The guests are three young people, each
of whom are said to have spent their summer in unusual ways. Since this episode was taped before summer
really got started, we’ll have to take the show’s word for it.
Jean Balukas from Brooklyn (6 ½): “I gave pocket billiard
exhibitions and instructions”
Jean would
become one of the dominant figures in the sport, running up an extraordinary
string of championships before walking away from the game in the early
nineties. Today she is considered one of
the top pool players in history. She
performs a demonstration here with her five-year-old sister.
Steve Herlihy (17) from Gardena, California: “I worked as a
professional bullfighter”
Herlihy claims
to have fought in Mexico and South American under the name Esteban Oleji. However, in his book Yankees in the Afternoon: An Illustrated History of American
Bullfighters (McFarland 2002) author Lyn Sherwood says he later exposed
Herlihy as a fraud on a Los Angeles television station.
David Manning (8) from Brooklyn: “I performed in a Broadway
musical”
David played
Little Jake in Annie Get Your Gun in
a limited 1966 run at the Lincoln Center.
He performs here with members of the show’s dance team. In 1968 he would join the cast of the musical Mame (1966-70).

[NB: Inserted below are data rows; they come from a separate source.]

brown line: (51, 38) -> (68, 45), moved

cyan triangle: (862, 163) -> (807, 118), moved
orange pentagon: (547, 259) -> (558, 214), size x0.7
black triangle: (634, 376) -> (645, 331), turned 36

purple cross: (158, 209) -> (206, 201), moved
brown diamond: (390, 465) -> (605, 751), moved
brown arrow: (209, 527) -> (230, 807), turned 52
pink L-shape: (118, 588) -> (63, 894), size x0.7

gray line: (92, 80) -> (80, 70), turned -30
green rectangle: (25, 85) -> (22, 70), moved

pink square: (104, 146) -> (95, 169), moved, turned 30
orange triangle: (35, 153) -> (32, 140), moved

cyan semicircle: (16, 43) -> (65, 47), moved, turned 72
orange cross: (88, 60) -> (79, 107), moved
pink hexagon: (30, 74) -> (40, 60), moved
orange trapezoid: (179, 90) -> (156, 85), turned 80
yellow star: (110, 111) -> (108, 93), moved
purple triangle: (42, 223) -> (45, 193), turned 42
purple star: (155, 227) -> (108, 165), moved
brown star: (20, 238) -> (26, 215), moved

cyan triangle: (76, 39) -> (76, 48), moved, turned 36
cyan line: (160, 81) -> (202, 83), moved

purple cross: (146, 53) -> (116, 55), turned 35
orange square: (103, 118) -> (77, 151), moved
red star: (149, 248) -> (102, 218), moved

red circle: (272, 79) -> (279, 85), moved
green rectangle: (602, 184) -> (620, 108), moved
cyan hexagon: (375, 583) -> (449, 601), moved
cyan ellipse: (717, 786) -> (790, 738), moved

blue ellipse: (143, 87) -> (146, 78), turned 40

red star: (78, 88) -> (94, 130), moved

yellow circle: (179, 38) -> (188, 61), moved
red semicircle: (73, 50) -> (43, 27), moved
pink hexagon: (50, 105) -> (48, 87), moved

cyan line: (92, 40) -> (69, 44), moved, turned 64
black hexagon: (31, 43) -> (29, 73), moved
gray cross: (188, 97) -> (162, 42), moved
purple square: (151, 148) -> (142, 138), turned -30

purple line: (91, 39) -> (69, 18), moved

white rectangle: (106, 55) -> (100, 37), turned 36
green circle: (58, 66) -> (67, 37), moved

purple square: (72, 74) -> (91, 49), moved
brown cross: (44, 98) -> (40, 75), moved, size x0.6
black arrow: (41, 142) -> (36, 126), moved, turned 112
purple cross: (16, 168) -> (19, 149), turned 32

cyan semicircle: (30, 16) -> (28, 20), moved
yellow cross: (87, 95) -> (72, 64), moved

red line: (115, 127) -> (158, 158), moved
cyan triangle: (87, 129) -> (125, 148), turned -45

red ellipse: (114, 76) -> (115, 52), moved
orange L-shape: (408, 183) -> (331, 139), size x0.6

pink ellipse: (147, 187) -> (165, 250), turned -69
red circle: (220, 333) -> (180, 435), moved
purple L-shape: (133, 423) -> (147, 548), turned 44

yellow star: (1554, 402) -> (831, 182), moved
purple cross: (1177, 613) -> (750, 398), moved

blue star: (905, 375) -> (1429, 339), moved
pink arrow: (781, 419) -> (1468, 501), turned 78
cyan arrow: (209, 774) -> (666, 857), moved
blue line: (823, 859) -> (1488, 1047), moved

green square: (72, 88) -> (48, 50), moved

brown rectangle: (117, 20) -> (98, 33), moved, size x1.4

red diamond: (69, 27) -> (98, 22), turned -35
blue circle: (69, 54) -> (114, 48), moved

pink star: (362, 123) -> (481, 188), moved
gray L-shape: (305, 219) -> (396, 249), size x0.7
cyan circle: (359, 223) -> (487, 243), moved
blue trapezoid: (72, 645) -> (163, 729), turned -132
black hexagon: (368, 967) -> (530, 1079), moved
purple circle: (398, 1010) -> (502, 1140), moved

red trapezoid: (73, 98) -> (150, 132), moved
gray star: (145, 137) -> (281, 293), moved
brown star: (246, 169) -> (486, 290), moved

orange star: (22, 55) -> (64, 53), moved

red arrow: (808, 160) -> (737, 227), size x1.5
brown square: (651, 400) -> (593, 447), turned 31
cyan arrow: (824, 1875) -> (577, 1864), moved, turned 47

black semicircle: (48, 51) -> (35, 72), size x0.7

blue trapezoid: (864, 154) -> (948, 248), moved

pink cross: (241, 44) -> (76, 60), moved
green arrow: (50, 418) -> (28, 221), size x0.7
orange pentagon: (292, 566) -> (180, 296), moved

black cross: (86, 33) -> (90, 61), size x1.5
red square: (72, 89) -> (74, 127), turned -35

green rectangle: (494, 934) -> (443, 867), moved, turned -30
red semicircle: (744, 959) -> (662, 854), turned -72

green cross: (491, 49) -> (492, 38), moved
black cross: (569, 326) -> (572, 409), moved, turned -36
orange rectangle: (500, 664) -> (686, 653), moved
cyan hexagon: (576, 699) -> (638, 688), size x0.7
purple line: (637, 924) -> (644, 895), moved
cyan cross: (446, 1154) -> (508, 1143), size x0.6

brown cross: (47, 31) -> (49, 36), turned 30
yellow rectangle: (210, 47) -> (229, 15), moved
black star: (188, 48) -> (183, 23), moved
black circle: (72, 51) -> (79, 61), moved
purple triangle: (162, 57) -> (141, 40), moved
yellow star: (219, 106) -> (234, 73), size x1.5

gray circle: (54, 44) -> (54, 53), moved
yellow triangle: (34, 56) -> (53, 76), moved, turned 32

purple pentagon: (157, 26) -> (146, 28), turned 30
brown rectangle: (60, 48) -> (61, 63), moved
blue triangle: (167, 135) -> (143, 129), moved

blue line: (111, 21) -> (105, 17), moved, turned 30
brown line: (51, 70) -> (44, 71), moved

Special guest Garry Moore is given the
star treatment previously reserved for Bette Davis (
E561
), Lucille Ball (
E597
)
and Arthur Godfrey (
E618
). The studio
audience wrote questions for Garry, but before he answers, the panel predicts
what he’s going to say. After a couple
of years away from television, not entirely of his own volition, Garry is
returning to CBS with a new variety show to air on Sunday nights beginning
September 11. This new edition would not
make a dent in the dominant ratings of NBC’s Bonanza and would leave the air in January 1967.